2

I am running a spark job and at some point I want to connect to an elastic search server to get some data and add them to an RDD. So the code I am using looks like this

 input.mapParitions(records=>{
  val elcon=new ElasticSearchConnection
  val client:TransportClient=elcon.openConnection()
 val newRecs=records.flatMap(record=>{
      val response = client.prepareGet("index" "indexType",
      record.id.toString).execute().actionGet()
       val newRec=processRec(record,reponse)
       newRec
   })//end of flatMap
   client.close()
   newRecs
 })//end of mapPartitions

My problem is that the client.close() command is called before the flatMap operation is finished which results of course into an Exception. The code works if I move the generation and the closing of the connection inside the flatMap, but this would generate a huge amount of connections. Is it possible to make sure that client.close will be called after the flatMap operation is finished?

orestis
  • 932
  • 2
  • 9
  • 23
  • is your problem resolved? – Pranav Shukla May 09 '16 at 12:08
  • Thanks for your suggestion and help. I have considered the alternative you proposed but I make a call to another service as well, so I am not sure how I will use the framework you suggest. For the time being, I have found a suboptimal workaround, using a while loop instead of a map inside the mapPartitions. Although this is generally slow, the bottleneck in my case is the network calls, so parallelism at this stage is not crucial. – orestis May 10 '16 at 00:28
  • This seems to solve this issue: http://stackoverflow.com/questions/36545579/spark-how-to-use-mappartition-and-create-close-connection-per-partition – Stanislav Apr 29 '17 at 21:45

1 Answers1

0

Making a blocking call for each item in your RDD to fetch corresponding ElasticSearch document is causing the problem. It is generally advised to avoid blocking calls.

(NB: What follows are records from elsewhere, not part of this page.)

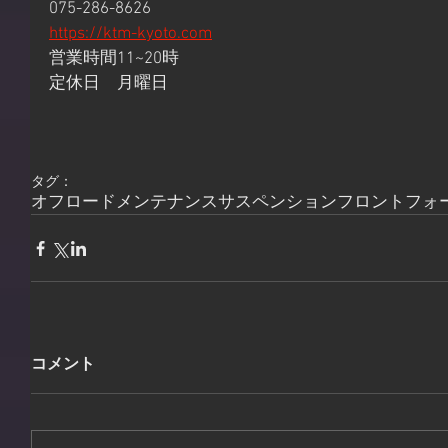
075-286-8626
https://ktm-kyoto.com
営業時間11~20時
定休日　月曜日
タグ：
オフロード
メンテナンス
サスペンション
フロントフォ
コメント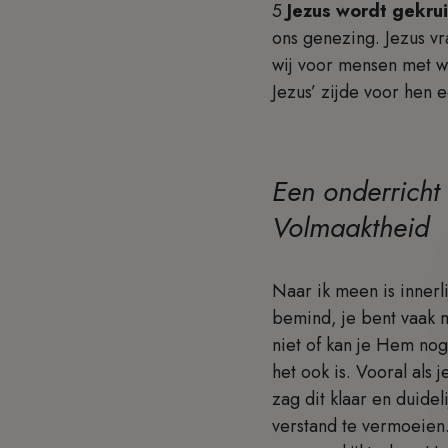
5
Jezus wordt gekru
ons genezing. Jezus vr
wij voor mensen met wi
Jezus’ zijde voor hen 
Een onderricht
Volmaaktheid
Naar ik meen is innerl
bemind, je bent vaak m
niet of kan je Hem nog 
het ook is. Vooral als 
zag dit klaar en duidel
verstand te vermoeien.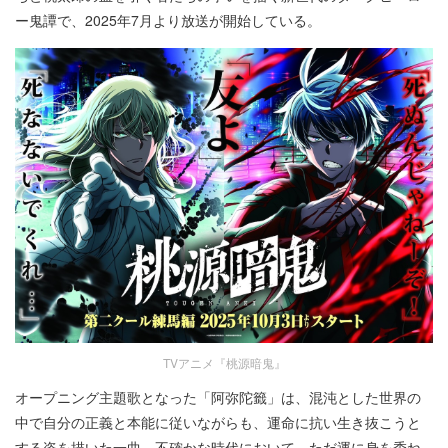
ー鬼譚で、2025年7月より放送が開始している。
TVアニメ『桃源暗鬼』
オープニング主題歌となった「阿弥陀籤」は、混沌とした世界の
中で自分の正義と本能に従いながらも、運命に抗い生き抜こうと
する姿を描いた一曲。不確かな時代において、ただ運に身を委ね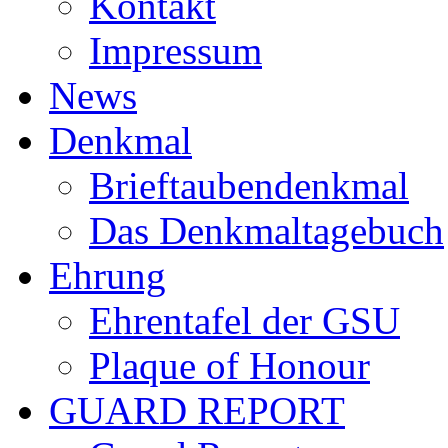
Kontakt
Impressum
News
Denkmal
Brieftaubendenkmal
Das Denkmaltagebuch
Ehrung
Ehrentafel der GSU
Plaque of Honour
GUARD REPORT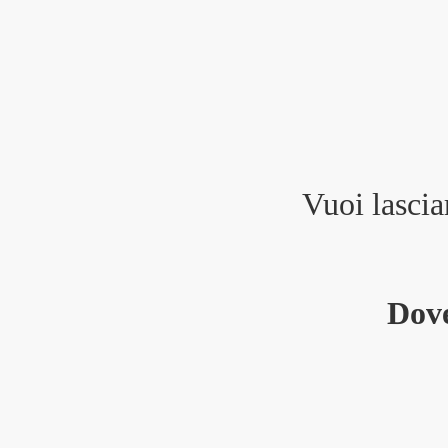
Vuoi lascia
Dove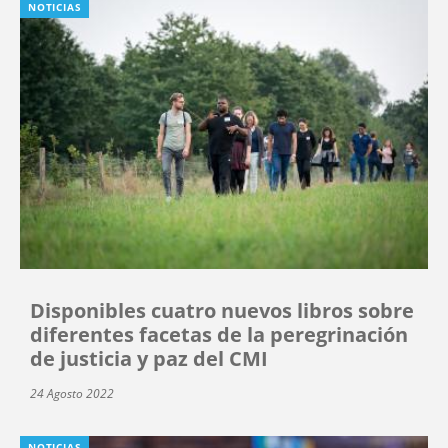
NOTICIAS
Disponibles cuatro nuevos libros sobre
diferentes facetas de la peregrinación
de justicia y paz del CMI
24 Agosto 2022
NOTICIAS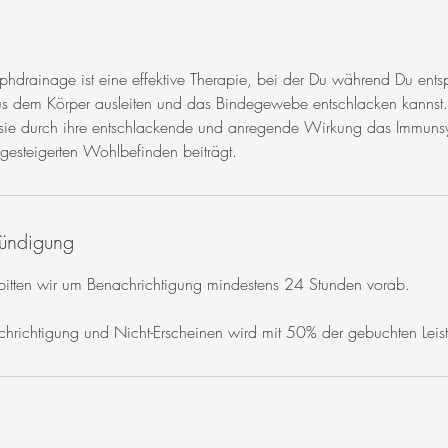
hdrainage ist eine effektive Therapie, bei der Du während Du ents
aus dem Körper ausleiten und das Bindegewebe entschlacken kannst
rkt sie durch ihre entschlackende und anregende Wirkung das Immun
gesteigerten Wohlbefinden beiträgt.
ündigung
 bitten wir um Benachrichtigung mindestens 24 Stunden vorab.
achrichtigung und Nicht-Erscheinen wird mit 50% der gebuchten Lei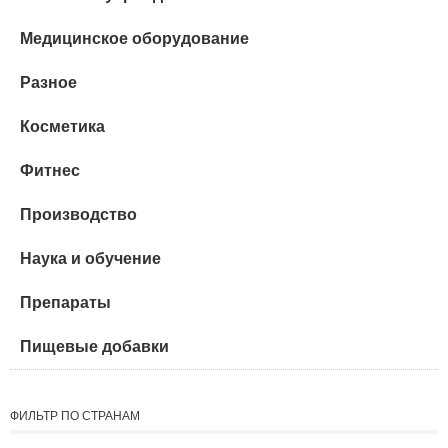
Медицинское оборудование
Разное
Косметика
Фитнес
Производство
Наука и обучение
Препараты
Пищевые добавки
ФИЛЬТР ПО СТРАНАМ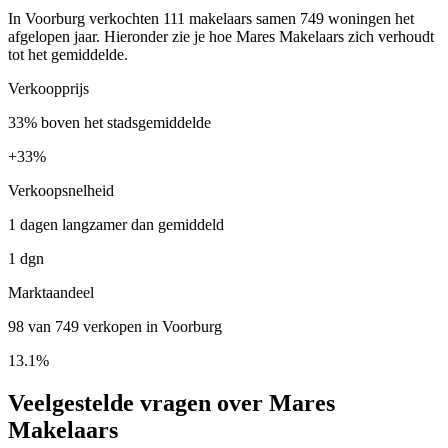
In Voorburg verkochten 111 makelaars samen 749 woningen het
afgelopen jaar. Hieronder zie je hoe Mares Makelaars zich verhoudt
tot het gemiddelde.
Verkoopprijs
33% boven het stadsgemiddelde
+
33%
Verkoopsnelheid
1 dagen langzamer dan gemiddeld
1 dgn
Marktaandeel
98 van 749 verkopen in Voorburg
13.1%
Veelgestelde vragen over Mares
Makelaars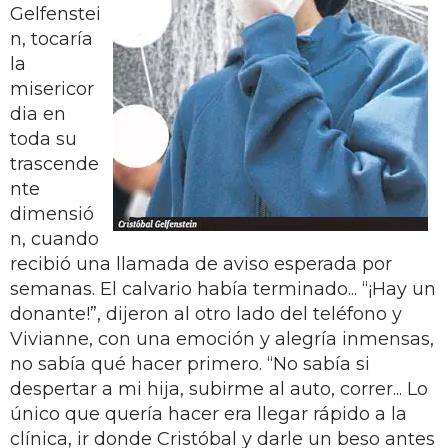
Gelfenstei
n, tocaría
la
misericor
dia en
toda su
trascende
nte
dimensió
n, cuando
recibió una llamada de aviso esperada por
semanas. El calvario había terminado... “¡Hay un
donante!”, dijeron al otro lado del teléfono y
Vivianne, con una emoción y alegría inmensas,
no sabía qué hacer primero. “No sabía si
despertar a mi hija, subirme al auto, correr... Lo
único que quería hacer era llegar rápido a la
clínica, ir donde Cristóbal y darle un beso antes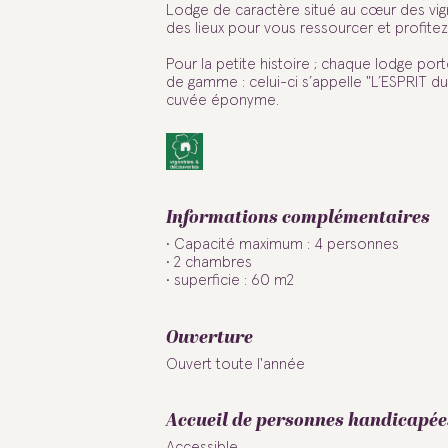
Lodge de caractère situé au cœur des vig
des lieux pour vous ressourcer et profitez
Pour la petite histoire ; chaque lodge po
de gamme : celui-ci s’appelle "L’ESPRIT du
cuvée éponyme.
Informations complémentaires
Capacité maximum : 4 personnes
2 chambres
superficie : 60 m2
Ouverture
Ouvert toute l'année
Accueil de personnes handicapée
Accessible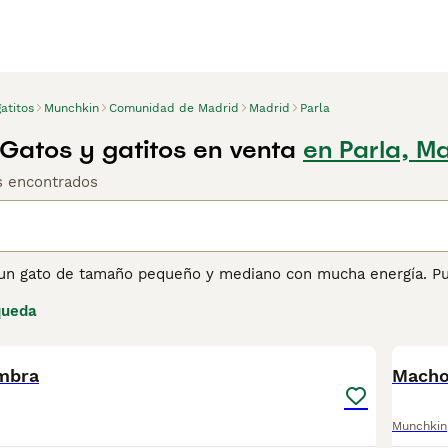
atitos
Munchkin
Comunidad de Madrid
Madrid
Parla
Gatos y gatitos en venta
en Parla, M
os encontrados
un gato de tamaño pequeño y mediano con mucha energía. Pu
ndo juegan a juegos interactivos con sus dueños. Son gatos 
queda
 y no les gusta nada más que estar en un ambiente hogareño
6
na se queda en casa cuando todos los demás están fuera, po
pra de Munchkin para obtener información sobre esta raza de
mbra
Macho
Munchkin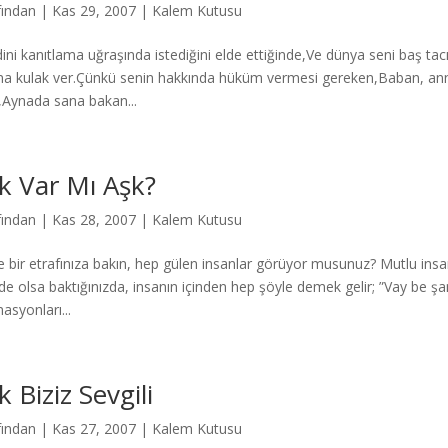
fından
|
Kas 29, 2007
|
Kalem Kutusu
ini kanıtlama uğraşında istediğini elde ettiğinde,Ve dünya seni baş tac
na kulak ver.Çünkü senin hakkında hüküm vermesi gereken,Baban, anne
,Aynada sana bakan...
k Var Mı Aşk?
fından
|
Kas 28, 2007
|
Kalem Kutusu
e bir etrafınıza bakın, hep gülen insanlar görüyor musunuz? Mutlu insan
de olsa baktığınızda, insanın içinden hep şöyle demek gelir; ”Vay be ş
asyonları...
k Biziz Sevgili
fından
|
Kas 27, 2007
|
Kalem Kutusu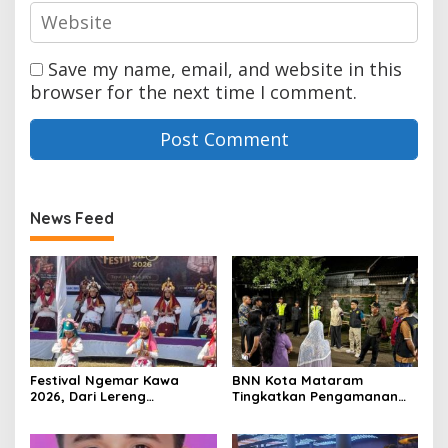
Save my name, email, and website in this
browser for the next time I comment.
News Feed
Festival Ngemar Kawa
BNN Kota Mataram
2026, Dari Lereng
Tingkatkan Pengamanan
Batulanteh Kopi Sumbawa
dan Pelayanan Demi
Menatap Pasar Dunia
Dukung Zona Integritas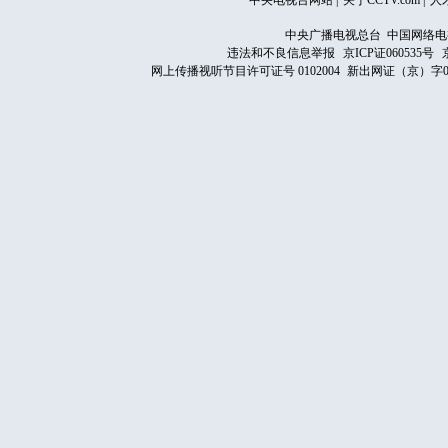
中央电视台网站
|
关于CCTV.com
|
人
中央广播电视总台 中国网络电
违法和不良信息举报
京ICP证060535号
网上传播视听节目许可证号 0102004
新出网证（京）字0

There is another alternate approach using the ElasticSearch-for-Hadoop's Spark support.

Read the ElasticSearch index/type as another RDD and join it with your RDD.

Include the right version of ESHadoop dependency.

import org.elasticsearch.spark._
val esRdd = sc.esRDD("index/indexType")   //This returns a pair RDD of (_id, Map of all key value pairs for all fields]
input.map(record => (record.id, record))  //Convert your RDD of records to a pair rdd of (id, record) as we want to join based on the id
input.join(esRdd).map(rec => processResponse(rec._2._1, rec._2._2)) // Join the two RDDs based on id column it returns a pair RDD with key=id & value=Pair of matching records (id,(inputrddrecord,esrddrecord))

Hope this helps.

PS: It will still not alleviate the problem of lack of co-location. (i.e. each document with _id will come from different shard of the index). Better approach would have been to achieve co-location of the input RDD and the ES index's documents at the time of creating the ES index.

Pranav Shukla
  • 2,206
  • 2
  • 17
  • 20